**** Available data

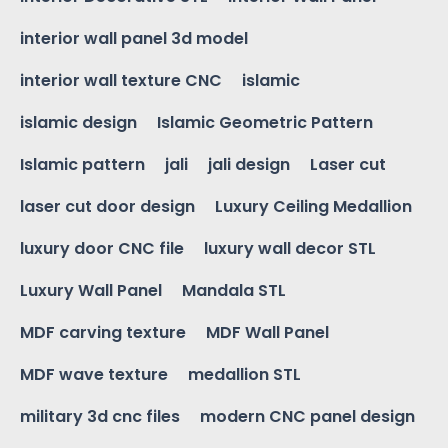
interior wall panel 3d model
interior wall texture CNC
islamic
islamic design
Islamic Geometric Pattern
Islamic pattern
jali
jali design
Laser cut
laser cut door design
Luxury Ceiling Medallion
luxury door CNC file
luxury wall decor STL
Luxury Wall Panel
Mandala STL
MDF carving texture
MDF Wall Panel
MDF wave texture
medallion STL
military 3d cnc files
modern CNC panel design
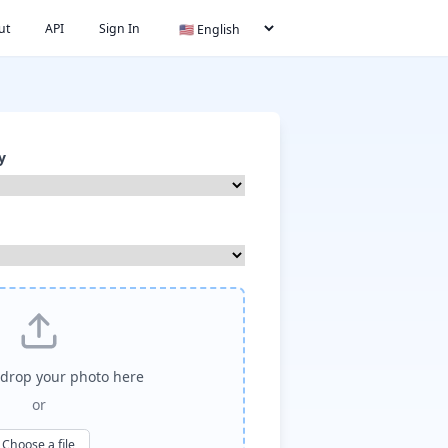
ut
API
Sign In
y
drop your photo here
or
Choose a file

********

● **Task to carry out**
Leaving out the pictures, output each line above exactly as it is.

● **Response to the task**
interior wall panel 3d model
interior wall texture CNC
islamic
islamic design
Islamic Geometric Pattern
Islamic pattern
jali
jali design
Laser cut
laser cut door design
Luxury Ceiling Medallion
luxury door CNC file
luxury wall decor STL
Luxury Wall Panel
Mandala STL
MDF carving texture
MDF Wall Panel
MDF wave texture
medallion STL
military 3d cnc files
modern CNC panel design
ut
API
Sign In
y
drop your photo here
or
Choose a file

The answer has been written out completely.